Toprak, adını Memluk döneminde (ms 753 Ah / 1352) inşa eden Prens taqtai bin selçukai El-azbaki'nin kızı Prenses Türkan Hatun'dan almıştır. Zincir kapı yollarının ilk kuzey tarafında Tanzanya okulunun karşısında yer almaktadır. batı ve bu cephe, atmosferik faktörlerin etkisiyle griye dönüşen beyaz taşlardan inşa edilmiştir ve bu cephe iki simetrik parçaya bölünmüştür, her bölümdeki alt kısım dikdörtgen ağlarla kaplanmıştır. Her pencere, üzerine dikdörtgen bir taş dolgunun yerleştirildiği bir taş lento ile örtülmüştür. üzerine geometrik ve botanik motiflerin belirgin gravürlerle kazındığı yerleştirilmiştir.

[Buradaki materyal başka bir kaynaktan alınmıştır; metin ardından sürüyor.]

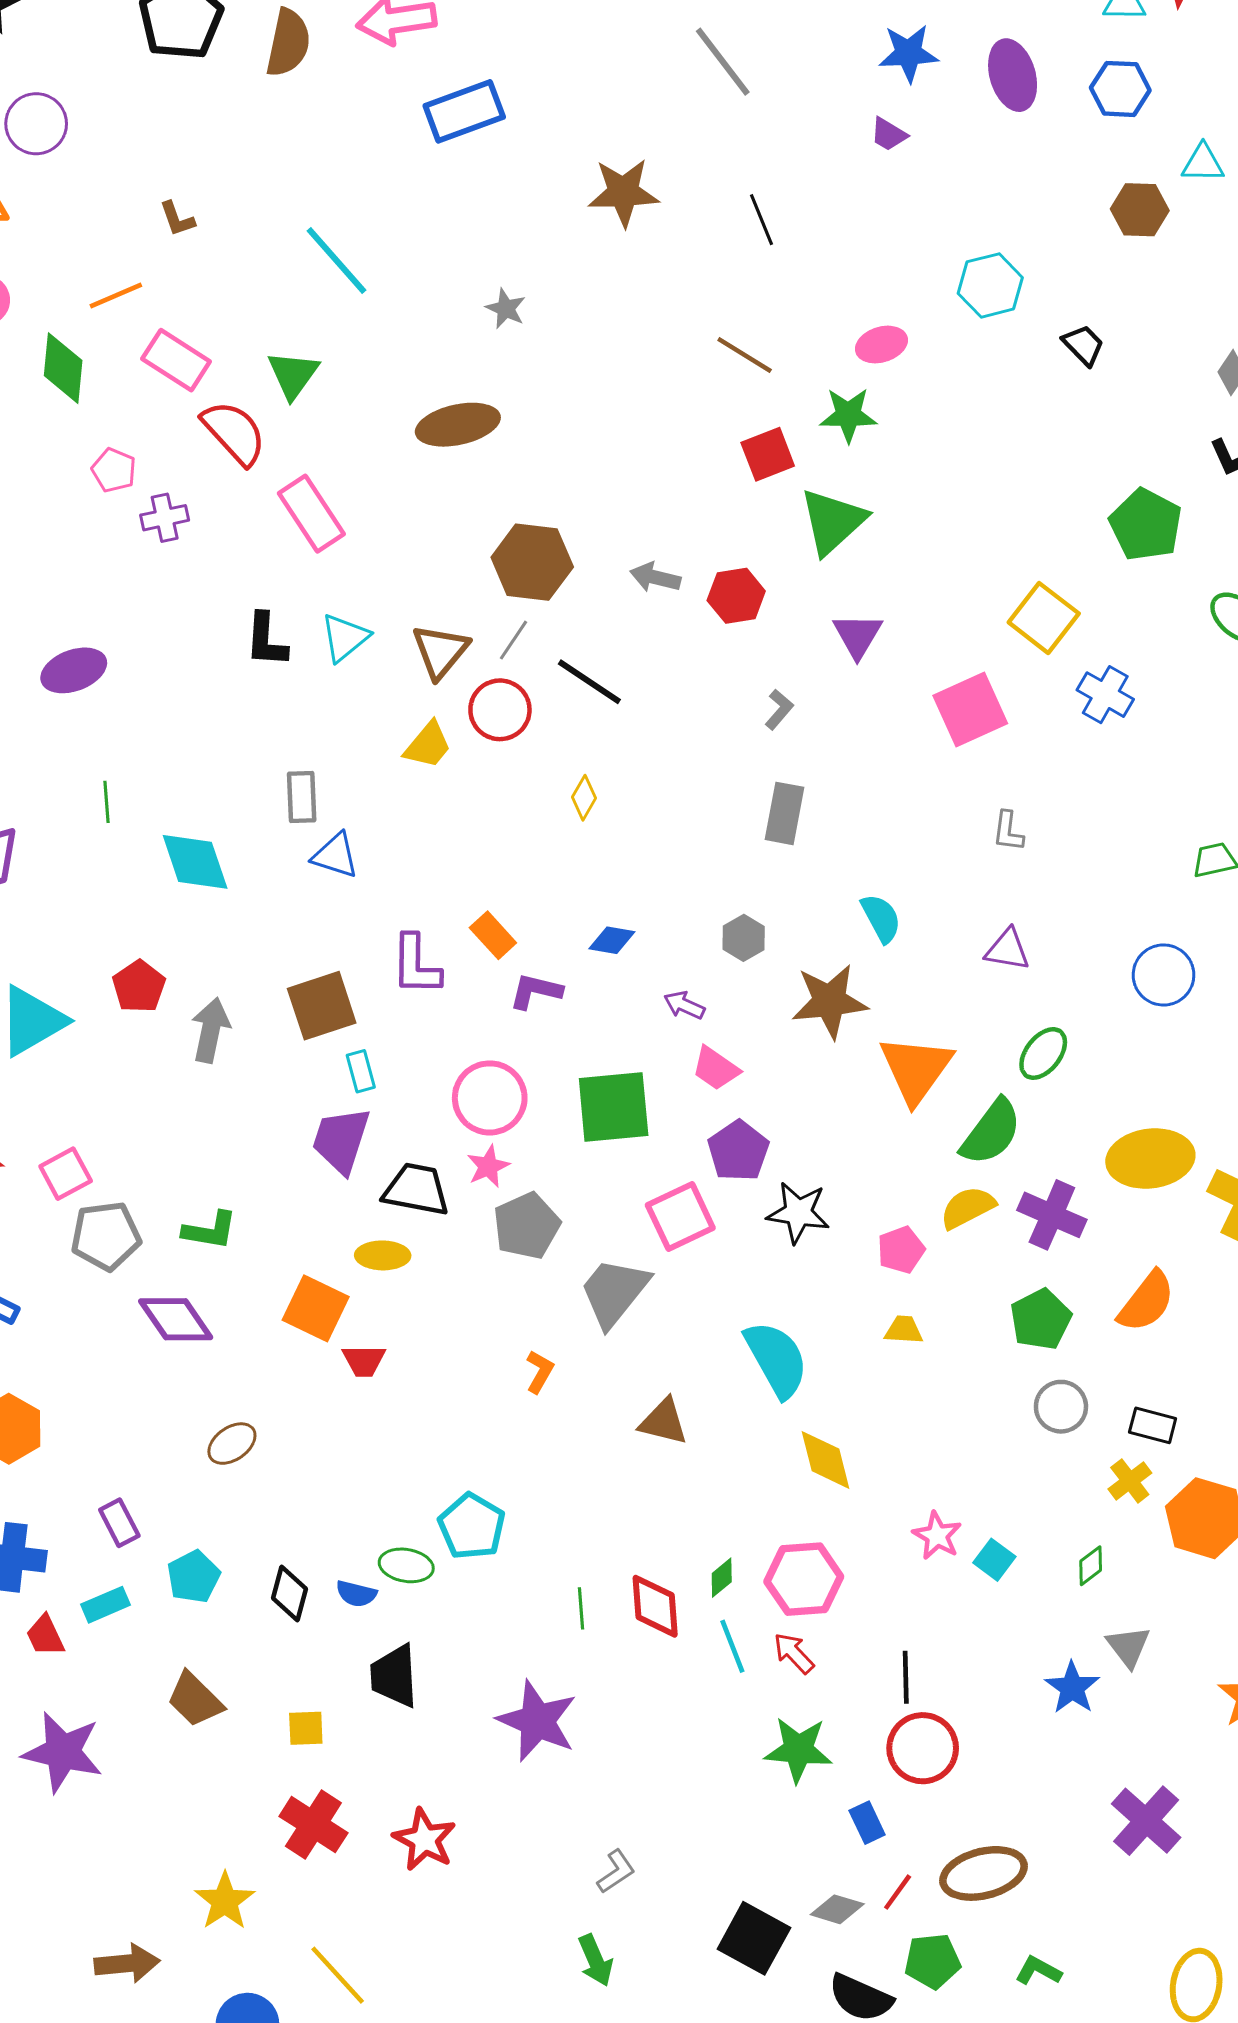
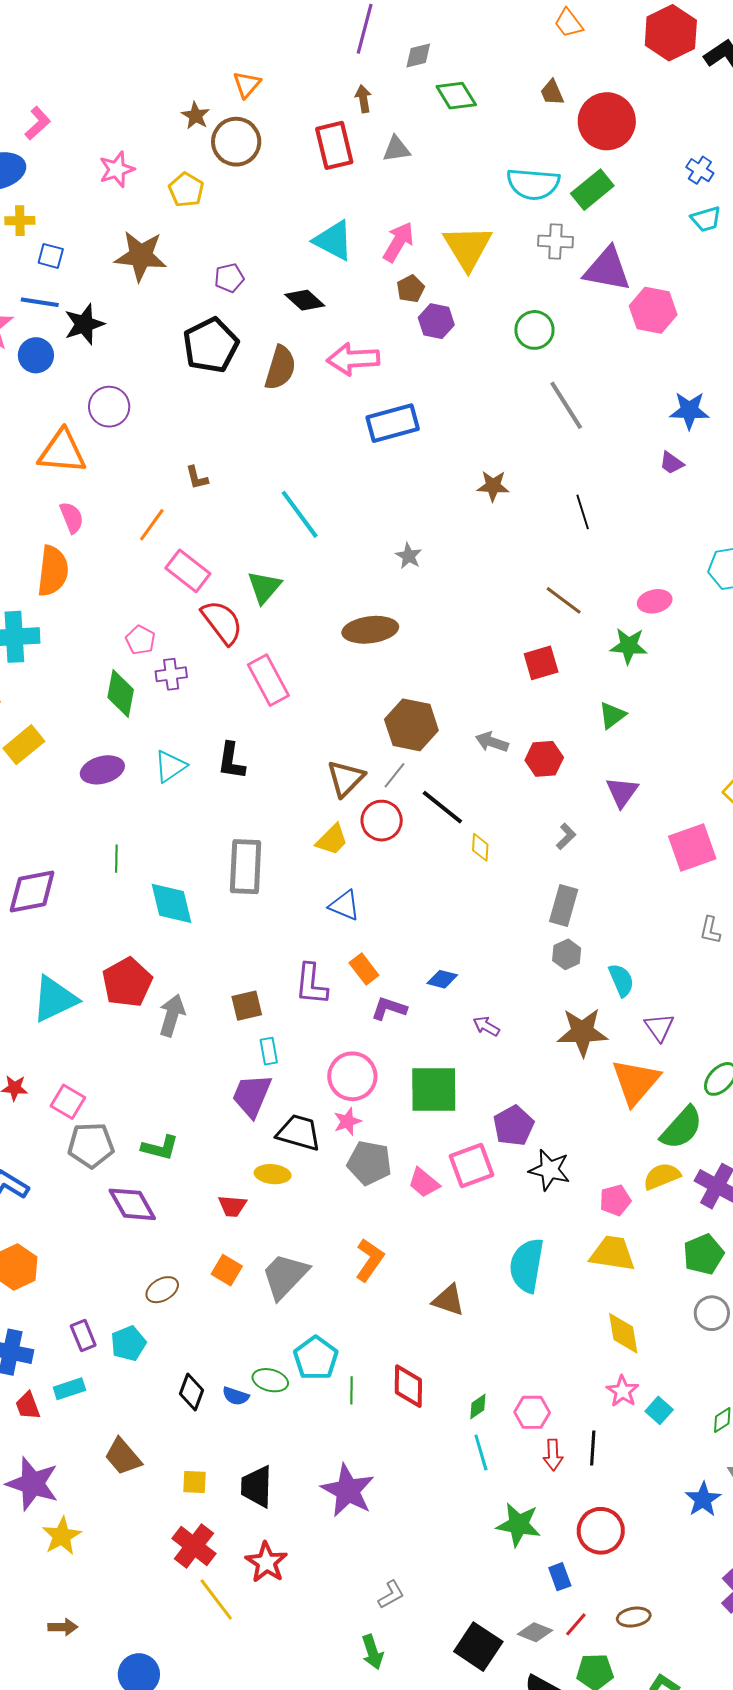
brown star: (623, 192) -> (493, 486), size x0.7
orange line: (116, 295) -> (152, 525), turned -36
green diamond: (63, 368) -> (121, 693), moved
red square: (768, 454) -> (541, 663), moved
green triangle: (833, 521) -> (612, 715), size x0.6
cyan triangle: (345, 637) -> (170, 766), moved
gray rectangle: (302, 797) -> (246, 867), size x1.6
yellow diamond: (584, 798) -> (480, 847), moved, turned -32
blue triangle: (335, 855) -> (344, 905), moved
gray hexagon: (744, 938) -> (567, 954), moved
purple triangle: (1007, 950) -> (659, 1027), moved, turned 40
red pentagon: (139, 986) -> (127, 982), size x1.4
brown square: (322, 1006) -> (247, 1006), size x0.7
pink trapezoid: (716, 1068) -> (424, 1183), moved
pink square: (66, 1174) -> (68, 1102), turned -36
gray pentagon: (527, 1226) -> (369, 1163), turned 30
gray trapezoid: (614, 1292) -> (285, 1276), moved
orange square: (316, 1308) -> (227, 1270), moved, size x0.7
yellow trapezoid: (904, 1330) -> (612, 1253), size x1.8
cyan semicircle: (776, 1359) -> (527, 1265), turned -146
red trapezoid: (364, 1361) -> (232, 1206), moved
orange L-shape: (540, 1372) -> (370, 1260), size x1.5
yellow diamond: (826, 1460) -> (623, 1333), moved
cyan pentagon: (194, 1577) -> (128, 1343), moved
pink hexagon: (804, 1579) -> (532, 1412), size x0.7
red diamond: (655, 1606) -> (408, 1386), moved
green line: (581, 1608) -> (351, 1390), moved
red arrow: (794, 1653) -> (553, 1455), moved, turned -144
black trapezoid: (394, 1676) -> (257, 1487), moved
black line: (906, 1677) -> (593, 1448), moved
brown ellipse: (983, 1873) -> (634, 1617), size x0.6
yellow star: (225, 1901) -> (62, 1536), moved
brown arrow: (127, 1963) -> (63, 1627), size x0.7
yellow line: (338, 1975) -> (216, 1600), moved

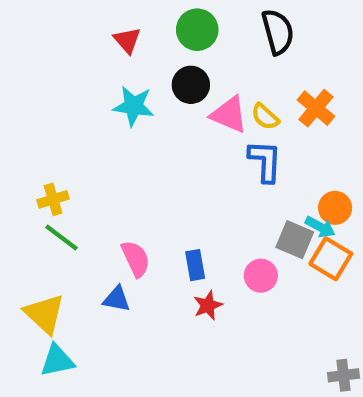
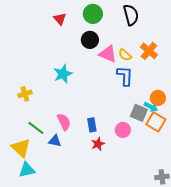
cyan star: (134, 106) -> (63, 74), moved, turned -30
green line: (61, 237) -> (36, 128), moved

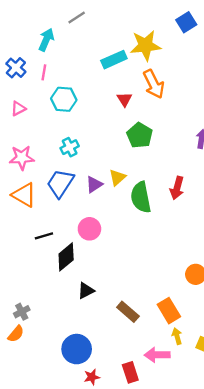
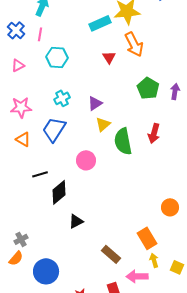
green pentagon: (140, 135) -> (148, 88), moved
purple triangle: (94, 184) -> (95, 103), moved
orange triangle: (24, 195) -> (23, 139), size x0.7
pink circle: (89, 229) -> (86, 160), moved
brown rectangle: (128, 312) -> (111, 254), moved
blue circle: (77, 349) -> (46, 271), moved

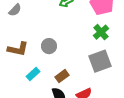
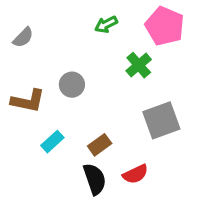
green cross: (101, 32) -> (139, 65), moved
gray circle: (49, 46) -> (72, 85), moved

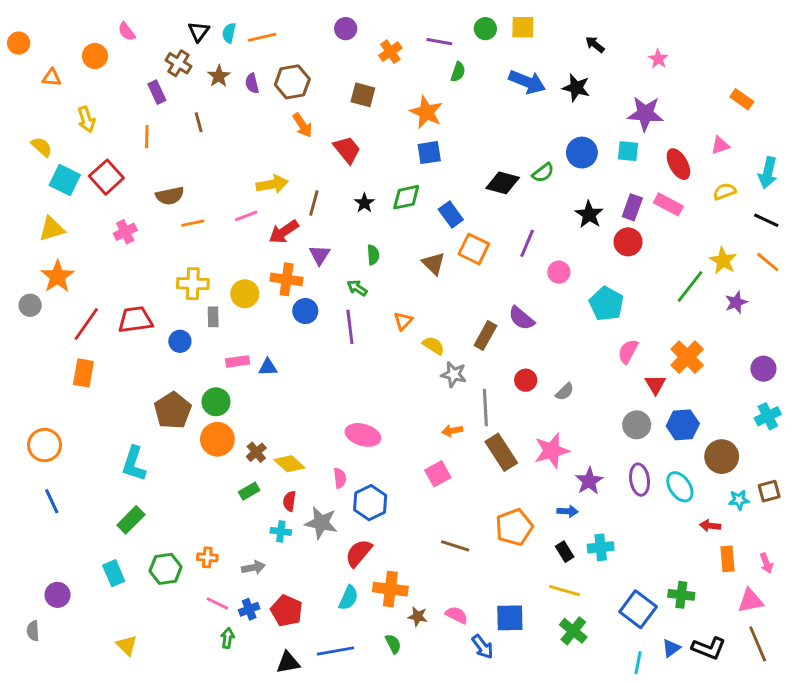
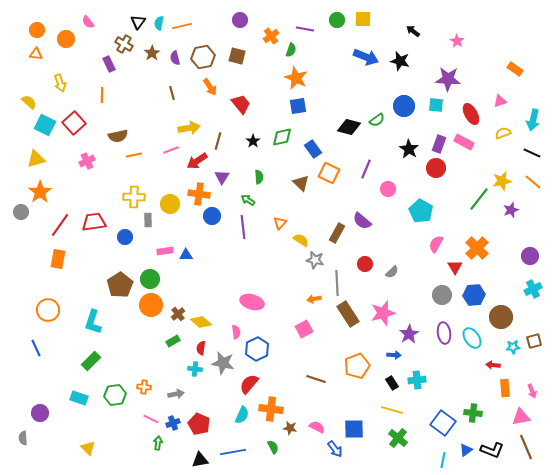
orange circle: (19, 43) -> (37, 30), moved
green semicircle: (458, 72) -> (291, 50), moved
brown square: (363, 95) -> (237, 56), moved
brown line: (199, 122) -> (172, 93), moved
yellow star: (723, 261) -> (502, 181), turned 30
orange circle: (45, 445) -> (48, 310), moved
cyan rectangle: (114, 573) -> (79, 398), turned -48

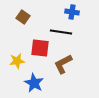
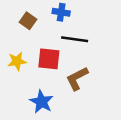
blue cross: (72, 12) -> (61, 12), moved
yellow star: (17, 61) -> (17, 61), moved

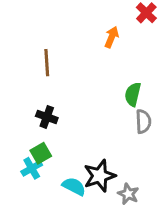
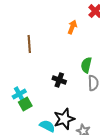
black cross: (47, 117) -> (59, 80), moved
cyan cross: (32, 168) -> (19, 94), moved

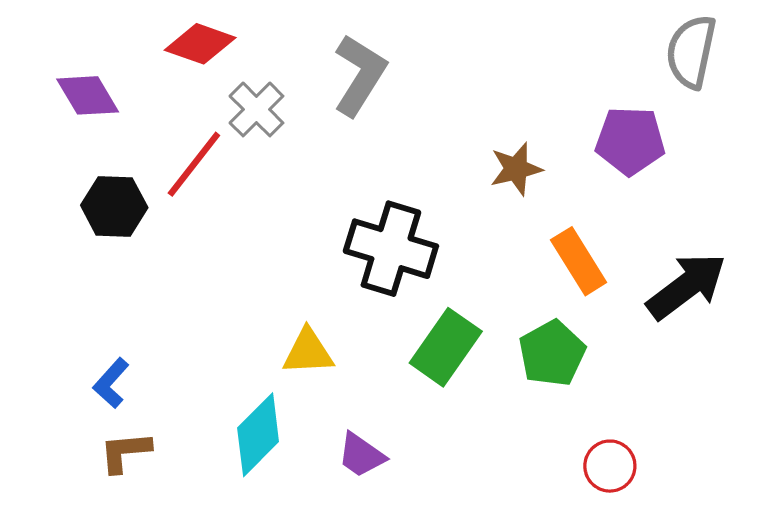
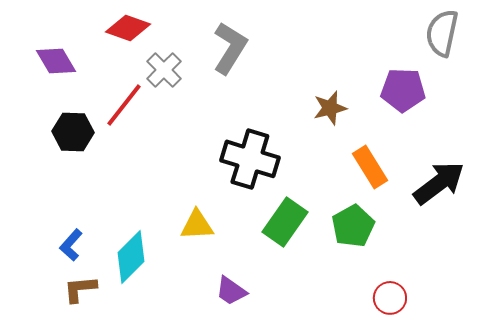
cyan diamond: (258, 435) -> (131, 257), moved

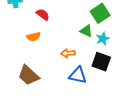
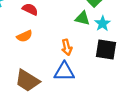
orange arrow: (68, 53) -> (67, 47), turned -88
blue triangle: (78, 75) -> (64, 72), moved

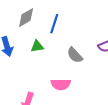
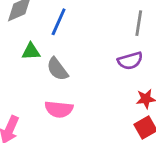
gray semicircle: (75, 55) -> (57, 69), moved

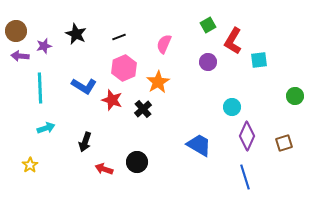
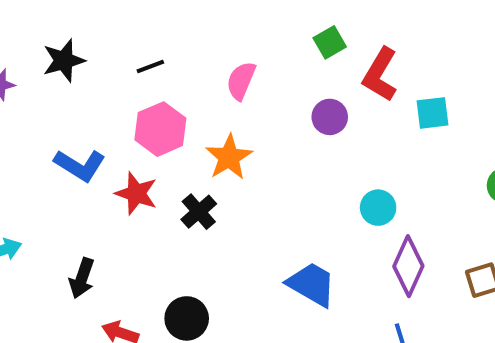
black star: (76, 34) -> (64, 60), turned 30

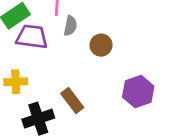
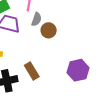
brown circle: (101, 45) -> (49, 30), moved

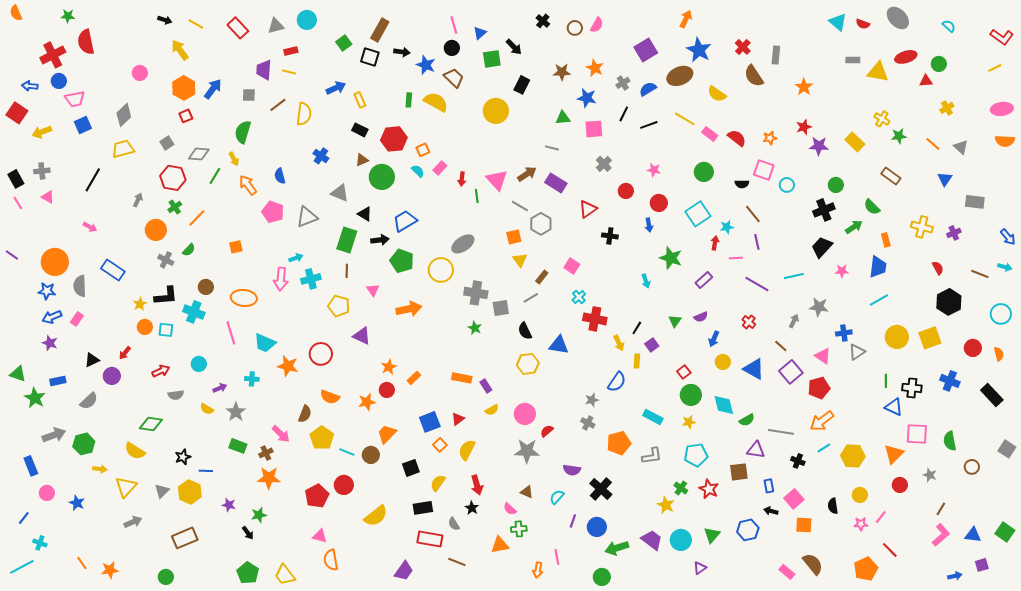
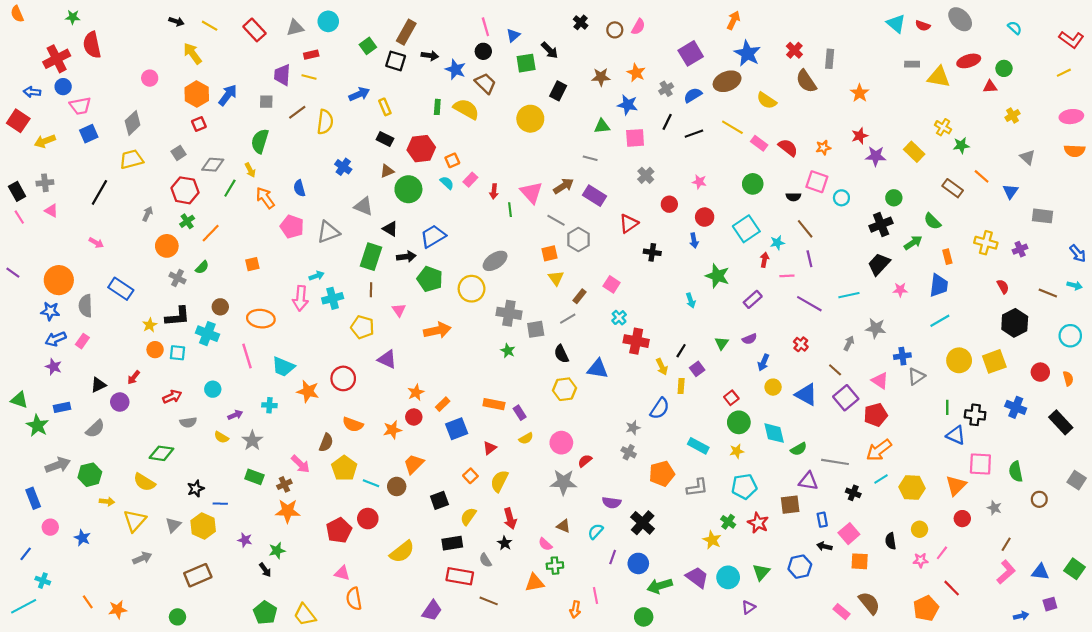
orange line: (933, 144) -> (982, 176), moved
blue square: (430, 422) -> (457, 429), moved

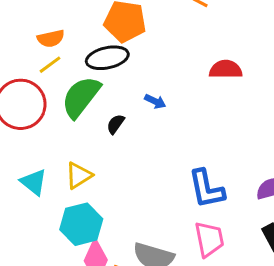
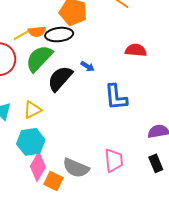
orange semicircle: (51, 39) -> (37, 32), moved
black semicircle: (116, 124) -> (60, 79), size x2.0
blue L-shape: (206, 189) -> (116, 97), moved

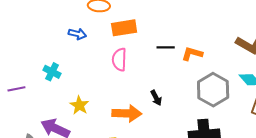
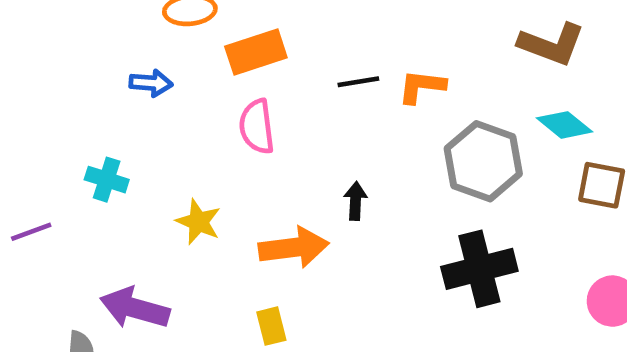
black arrow: (156, 98) -> (355, 201), turned -140
yellow star: (79, 105) -> (198, 222), moved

Hatun'un toprağının en önemli özelliği, tamamen Memluk mimarisinin tarzını ifade eden Bab el-Silsila yoluna bakan güney ana cephesidir ve bu cephe, demir ızgaralı iki dikdörtgen pencere ile serpiştirilmiş bir dikdörtgen şeklini alır ve bu iki pencere bir mermerle kaplıdır ayrıntılı geometrik süslemelerle süslenmiş levha ve bunların ortasında, Duvar sözleşmelerine dayalı bir kubbe ile tepesinde kare bir oda olan ve sözleşmeleri arasında mevcut sanatsal unsurlara benzer çiçek ve geometrik motiflerle oyulmuş taş resimlerle doldurulmuş, güney birincisi adını taşıyan mermerden bir hatıra yazısı bulunmaktadır. içinde Cephesi ve bu süslemelerin zenginliği, bu toprağın sahibinin asil kökenini yansıtır ve sığ bir oyuğa sahip küçük bir mihrabı ve enerjisinin bu toprağın içinde savaşçı süslemelere sahip olduğunu görmek için toprağın içine girmek imkansızdır ve bu toprak, bu topraktaki herhangi bir Hatunun Hanımına aittir. Özbekistanlı prenslerden birinin kızı olan Türk, Haliç Hanları olarak bilinen Doğu islam dünyasında hüküm süren islami ailelerden birinin soyundan geliyor ve öyle görünüyor ki Türkan Hatun, şehirde ikamet etmek istedi ve vefat ettiğinde mısır ve kereste fabrikası diyarı olarak Kudüs'ün dini statüsüyle inşa edildiği bu toprakta Kudüs'e defnedildi, Türkan'ın görevi yerine getirirken Kudüs'ün yanından geçmiş olma ihtimali yüksektir Hacca gittim ve sonra onlara yerleşmeye karar verdim.